Стукнула дверь, а с нею что-то захлопнулось в сознании Подосенова. Он весь сжался от внутреннего холода и вдруг сделался прежним, маленьким и осторожным Подосеновым, задавленным нуждою и мелочным страхом жизни. Что-то огромное, яркое, ослепительно-счастливое оторвалось от его сердца вместе с этим звуком хлопнувшей двери, оставляя крошечную, почти несбыточную надежду. Дымчато-голубые, страстные и тоскующие глаза манили умирающим взглядом и точно пытались вытащить его из пропасти, уже зиявшей под ногами.
В танцевальном зале давно прекратилась музыка, потухли огни, и край декораций, поставленных под углом, рисовался на черном, пустынном фоне каким-то напоминанием.

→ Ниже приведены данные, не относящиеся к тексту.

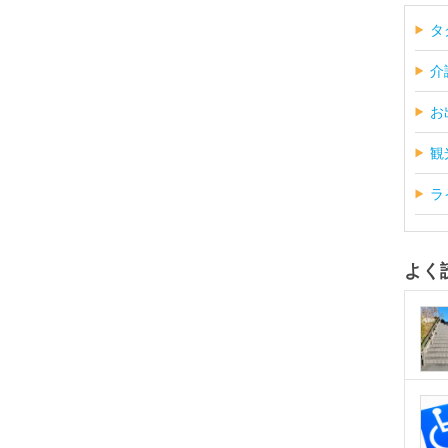
タ
介
お
観
ラ
よく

Подосенов почти подбежал к столу, разменял золотой на 5 серебряных рублей и поставил один из них на первые попавшиеся карты. Он проиграл, поставил еще рубль, и проиграл… Ужас сделал его беспомощным и сиротливым, и Подосенов засуетился между столами, чувствуя, что обливается потом, и что ноги у него сделались слабыми, как тростинки. Бессознательно он поставил куда-то все 3 рубля и выиграл; бросил опять все деньги и снял 12 рублей. Остатки безбоязненного дурмана зашевелились на дне души, вытесняя жалобное, сиротливое чувство. Несколько раз Подосенов поднимался до 40 р. и спускался до рубля, видел, как редеет толпа игроков, и вдруг понял, что ему уже не отыграться.
Мертвенным движением поставил Подосенов все, что у него накопилось, рублей 15, и прежде, чем открылись карты, совершенно отчетливо почувствовал, что ставка будет убита. А затем уже не он, кто-то чужой, бестелесный и мертвый, двинулся от стола.
И только чувство острой брезгливости к себе влекло его вперед, и сам себе он казался отверженным и жалким, и у него не хватило смелости пройти в швейцарскую главным ходом. Узким боковым коридором и полутемными комнатами, с грудами венских стульев, крался Подосенов, слыша и презирая свои шаги. Но и боковой коридор привел его к ярко-освещенной площадке главной лестницы, и, спускаясь вниз, он отворачивался от своего отражения в зеркалах, произносил несуществующие слова, морщился и высовывал язык. У него не было ни копейки денег, чтобы заплатить швейцару, и, быстро надев пальто, он невольно сгорбился, и промежуток, отделявший его от двери, показался ему бесконечным.
Издеваясь, гримасничали желтые фонари, колючие снежинки мстительно хлестали лицо, и ветер с нескрываемой насмешкой гудел в телефонных проволоках.
Подосенов шел неровными, большими и крошечными шагами, бежал бегом и плелся, едва волоча ноги. Ему хотелось визжать и кататься по земле, и он то ненавидел, то жалел себя, то бил и щипал себе лицо, то заливался коротким, жалобным плачем.
И он не заметил, как очутился около своего дома. Только у запертых ворот, жутко определенных и знакомых, он слегка пришел в себя и весь задрожал от страха. Вспомнились ему почему-то бутерброды со свежей икрой и сладковатое заграничное пиво, которое он пил сегодня в ресторане, а затем правильные столбики и кучки денег, слезы и причитания жены…
Дворник распахнул калитку, посторонился, но Подосенов все не мог перешагнуть порога: ноги у него подкашивались, и пустота открытой калитки казалась ему могилой.